» REQUIREMENT
Could you reproduce, from the records below, everything from the line with "tax or insurance, and" down to the line with "strongly suggest that", keeping both of those lines and changing nothing?

» TASK DATA

>>>>

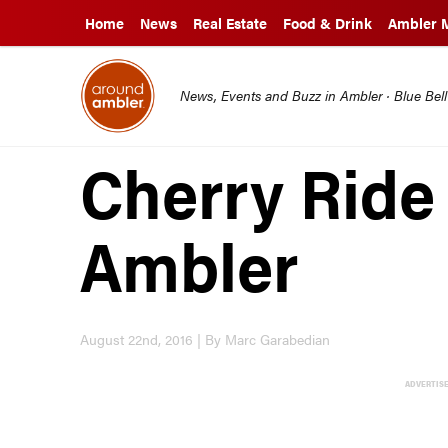
Home
News
Real Estate
Food & Drink
Ambler 
News, Events and Buzz in Ambler · Blue Bel
Cherry Ride 
Ambler
August 22nd, 2016 | By Marc Garabedian
ADVERTIS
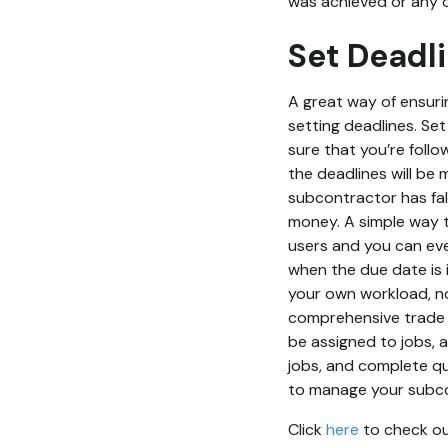
was achieved or any 
Set Deadl
A great way of ensurin
setting deadlines. Set
sure that you’re follo
the deadlines will be m
subcontractor has fall
money. A simple way t
users and you can eve
when the due date is
your own workload, not
comprehensive trade 
be assigned to jobs, 
jobs, and complete qu
to manage your subcon
Click
here
to check out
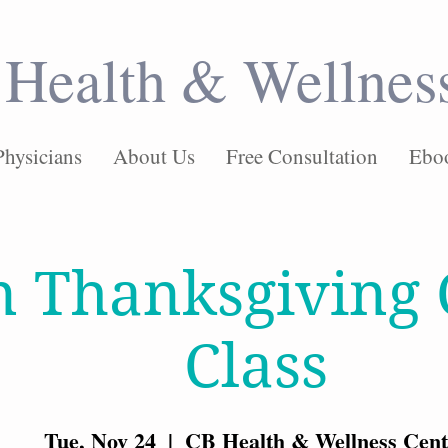
Health & Wellnes
Physicians
About Us
Free Consultation
Ebo
n Thanksgiving 
Class
Tue, Nov 24
  |  
CB Health & Wellness Cent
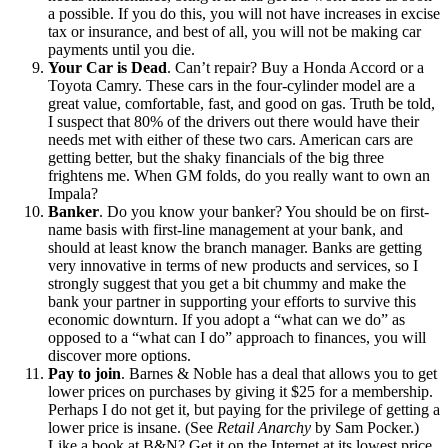
a possible. If you do this, you will not have increases in excise
tax or insurance, and best of all, you will not be making car
payments until you die.
Your Car is Dead
. Can’t repair? Buy a Honda Accord or a
Toyota Camry. These cars in the four-cylinder model are a
great value, comfortable, fast, and good on gas. Truth be told,
I suspect that 80% of the drivers out there would have their
needs met with either of these two cars. American cars are
getting better, but the shaky financials of the big three
frightens me. When GM folds, do you really want to own an
Impala?
Banker
. Do you know your banker? You should be on first-
name basis with first-line management at your bank, and
should at least know the branch manager. Banks are getting
very innovative in terms of new products and services, so I
strongly suggest that you get a bit chummy and make the
bank your partner in supporting your efforts to survive this
economic downturn. If you adopt a “what can we do” as
opposed to a “what can I do” approach to finances, you will
discover more options.
Pay to join
. Barnes & Noble has a deal that allows you to get
lower prices on purchases by giving it $25 for a membership.
Perhaps I do not get it, but paying for the privilege of getting a
lower price is insane. (See
Retail Anarchy
by Sam Pocker.)
Like a book at B&N? Get it on the Internet at its lowest price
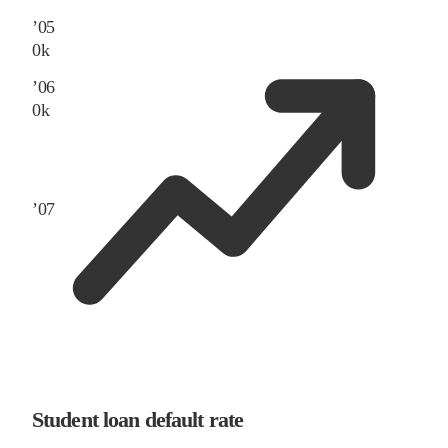
’
05
0
k
’
06
0
k
’
07
Student loan default rate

<<<<

» YOUR RESPONSE
tax or insurance, and best of all, you will not be making car
payments until you die.
Your Car is Dead
. Can’t repair? Buy a Honda Accord or a
Toyota Camry. These cars in the four-cylinder model are a
great value, comfortable, fast, and good on gas. Truth be told,
I suspect that 80% of the drivers out there would have their
needs met with either of these two cars. American cars are
getting better, but the shaky financials of the big three
frightens me. When GM folds, do you really want to own an
Impala?
Banker
. Do you know your banker? You should be on first-
name basis with first-line management at your bank, and
should at least know the branch manager. Banks are getting
very innovative in terms of new products and services, so I
strongly suggest that you get a bit chummy and make the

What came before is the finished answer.